Background Intravenous thrombolysis is a key element of emergency treatment for acute ischaemic stroke, but hospital service delivery is variable. The Paramedic Acute Stroke Treatment Assessment (PASTA) multicentre cluster randomised controlled trial evaluated whether an enhanced paramedic-initiated stroke assessment pathway could improve thrombolysis volume. This paper reports the findings of a parallel process evaluation which explored intervention paramedics’ experience of delivering the enhanced assessment.

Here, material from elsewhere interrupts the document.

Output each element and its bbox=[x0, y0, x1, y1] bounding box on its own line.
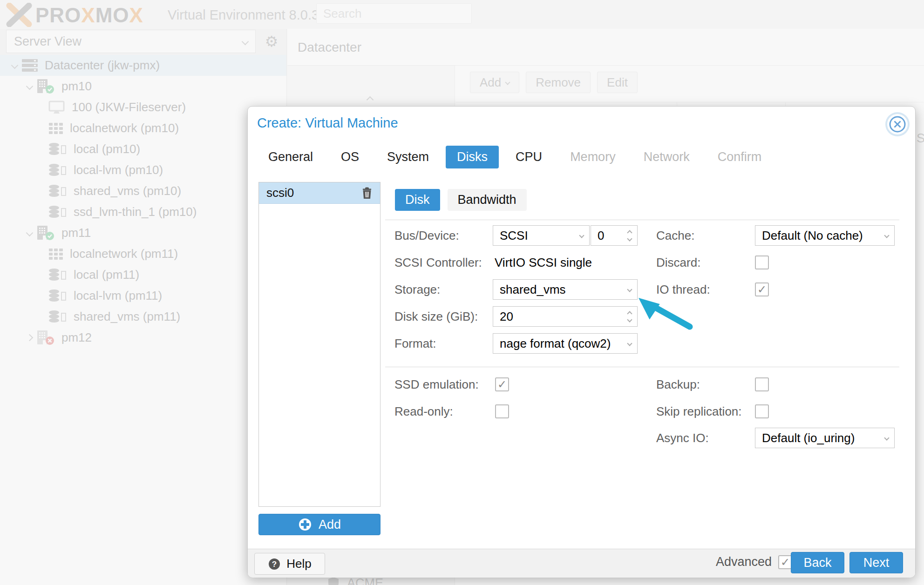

Methods Interviewees were recruited from 453 trained intervention paramedics across three UK ambulance services hosting the trial: North East, North West and Welsh Ambulance Services. A semistructured interview guide aimed to (1) explore the stroke-specific assessment and handover procedures which were part of the PASTA pathway and (2) enable paramedics to share relevant views about expanding their role and any barriers/enablers they encountered. Interviews were audiorecorded, transcribed verbatim and analysed following the principles of the constant comparative method.

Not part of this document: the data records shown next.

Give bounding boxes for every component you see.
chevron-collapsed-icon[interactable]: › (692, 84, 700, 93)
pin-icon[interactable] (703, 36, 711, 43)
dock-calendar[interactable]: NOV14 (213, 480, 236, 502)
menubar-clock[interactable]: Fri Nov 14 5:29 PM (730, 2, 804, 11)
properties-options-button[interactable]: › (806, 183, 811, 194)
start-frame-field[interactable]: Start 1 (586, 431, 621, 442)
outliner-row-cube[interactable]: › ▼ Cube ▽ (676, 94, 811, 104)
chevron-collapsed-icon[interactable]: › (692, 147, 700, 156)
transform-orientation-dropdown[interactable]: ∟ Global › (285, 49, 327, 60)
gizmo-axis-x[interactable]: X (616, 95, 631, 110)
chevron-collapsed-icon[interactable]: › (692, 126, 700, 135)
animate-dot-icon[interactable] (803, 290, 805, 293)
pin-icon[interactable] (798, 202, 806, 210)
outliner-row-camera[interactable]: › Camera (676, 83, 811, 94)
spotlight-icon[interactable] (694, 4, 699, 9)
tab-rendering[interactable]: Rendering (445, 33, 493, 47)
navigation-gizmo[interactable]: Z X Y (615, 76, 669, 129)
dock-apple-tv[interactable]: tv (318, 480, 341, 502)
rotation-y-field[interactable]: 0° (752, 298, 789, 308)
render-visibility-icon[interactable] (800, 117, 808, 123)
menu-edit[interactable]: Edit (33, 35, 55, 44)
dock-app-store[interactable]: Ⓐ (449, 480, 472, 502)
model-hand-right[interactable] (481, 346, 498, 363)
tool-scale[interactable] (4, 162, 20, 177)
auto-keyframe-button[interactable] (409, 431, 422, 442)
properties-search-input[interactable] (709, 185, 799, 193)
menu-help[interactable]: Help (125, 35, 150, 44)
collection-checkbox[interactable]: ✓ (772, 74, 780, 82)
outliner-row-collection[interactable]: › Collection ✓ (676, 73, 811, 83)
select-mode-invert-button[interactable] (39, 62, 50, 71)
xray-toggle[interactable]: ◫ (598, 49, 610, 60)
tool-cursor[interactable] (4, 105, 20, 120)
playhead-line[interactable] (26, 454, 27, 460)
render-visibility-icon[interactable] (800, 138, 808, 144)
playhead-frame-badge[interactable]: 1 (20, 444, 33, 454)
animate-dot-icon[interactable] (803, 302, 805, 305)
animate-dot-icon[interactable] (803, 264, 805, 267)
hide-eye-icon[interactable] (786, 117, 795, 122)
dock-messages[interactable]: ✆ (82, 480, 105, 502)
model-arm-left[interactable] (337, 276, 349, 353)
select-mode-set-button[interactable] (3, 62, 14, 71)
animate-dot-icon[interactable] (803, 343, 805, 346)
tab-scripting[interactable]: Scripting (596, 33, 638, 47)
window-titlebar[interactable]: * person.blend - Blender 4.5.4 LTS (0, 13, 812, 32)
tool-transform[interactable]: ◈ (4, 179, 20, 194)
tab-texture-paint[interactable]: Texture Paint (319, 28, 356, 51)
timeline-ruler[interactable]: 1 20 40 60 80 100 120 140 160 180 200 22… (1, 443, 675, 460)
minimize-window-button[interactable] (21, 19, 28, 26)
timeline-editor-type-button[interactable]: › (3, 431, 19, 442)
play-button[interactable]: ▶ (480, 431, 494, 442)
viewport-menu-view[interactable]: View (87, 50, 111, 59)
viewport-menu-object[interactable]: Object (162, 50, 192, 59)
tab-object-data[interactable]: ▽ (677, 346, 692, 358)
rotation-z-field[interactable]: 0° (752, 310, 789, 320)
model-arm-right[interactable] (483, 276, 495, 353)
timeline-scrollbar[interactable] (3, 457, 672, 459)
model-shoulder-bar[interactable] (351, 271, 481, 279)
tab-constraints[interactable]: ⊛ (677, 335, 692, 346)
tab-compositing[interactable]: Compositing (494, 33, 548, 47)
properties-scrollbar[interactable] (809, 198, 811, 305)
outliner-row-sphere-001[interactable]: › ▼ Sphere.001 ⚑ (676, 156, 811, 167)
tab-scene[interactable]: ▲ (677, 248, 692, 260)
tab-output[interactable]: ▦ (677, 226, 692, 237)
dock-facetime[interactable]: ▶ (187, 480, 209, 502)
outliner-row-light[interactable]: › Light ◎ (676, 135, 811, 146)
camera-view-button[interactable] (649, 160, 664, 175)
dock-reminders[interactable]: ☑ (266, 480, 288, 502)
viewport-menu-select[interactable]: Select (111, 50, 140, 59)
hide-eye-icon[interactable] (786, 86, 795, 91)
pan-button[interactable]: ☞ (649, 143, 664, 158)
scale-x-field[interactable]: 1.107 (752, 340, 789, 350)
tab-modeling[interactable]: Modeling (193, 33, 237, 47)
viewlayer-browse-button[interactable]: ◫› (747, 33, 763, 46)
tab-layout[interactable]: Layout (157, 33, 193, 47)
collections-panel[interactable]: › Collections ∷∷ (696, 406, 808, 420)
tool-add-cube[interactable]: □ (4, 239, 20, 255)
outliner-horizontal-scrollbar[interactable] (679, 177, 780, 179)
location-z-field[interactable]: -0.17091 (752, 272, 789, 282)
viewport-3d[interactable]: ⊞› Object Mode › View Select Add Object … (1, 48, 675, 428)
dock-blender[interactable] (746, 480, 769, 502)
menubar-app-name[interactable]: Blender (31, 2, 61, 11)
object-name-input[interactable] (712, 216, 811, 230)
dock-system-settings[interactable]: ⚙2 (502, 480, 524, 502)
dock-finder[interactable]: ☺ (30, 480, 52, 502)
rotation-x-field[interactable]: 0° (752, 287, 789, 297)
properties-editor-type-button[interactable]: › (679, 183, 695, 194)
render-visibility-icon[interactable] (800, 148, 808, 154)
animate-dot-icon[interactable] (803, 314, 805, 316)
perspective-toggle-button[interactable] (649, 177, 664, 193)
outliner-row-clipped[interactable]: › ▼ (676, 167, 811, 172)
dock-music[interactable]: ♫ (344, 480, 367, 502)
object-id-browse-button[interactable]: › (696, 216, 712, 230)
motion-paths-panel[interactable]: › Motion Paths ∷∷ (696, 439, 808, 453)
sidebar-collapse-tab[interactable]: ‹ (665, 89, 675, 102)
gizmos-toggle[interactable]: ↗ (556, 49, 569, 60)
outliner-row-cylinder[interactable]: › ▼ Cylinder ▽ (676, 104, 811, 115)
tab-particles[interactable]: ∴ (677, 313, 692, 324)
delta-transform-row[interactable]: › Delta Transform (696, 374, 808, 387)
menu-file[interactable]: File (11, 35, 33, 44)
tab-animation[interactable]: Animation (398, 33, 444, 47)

Results Twenty-six interviews were conducted (11 North East, 10 North West and 5 Wales). Iterative data analysis identified four key themes, which reflected paramedics’ experiences at different stages of the care pathway: (1) Enhanced assessment at scene: paramedics felt this improved their skillset and confidence. (2) Prealert to hospital: a mixed experience dependent on receiving hospital staff. (3) Handover to hospital team: standardisation of format was viewed as the primary benefit of the PASTA pathway. (4) Assisting in hospital and feedback: due to professional boundaries, paramedics found these aspects harder to achieve, although feedback from the clinical team was valued when available.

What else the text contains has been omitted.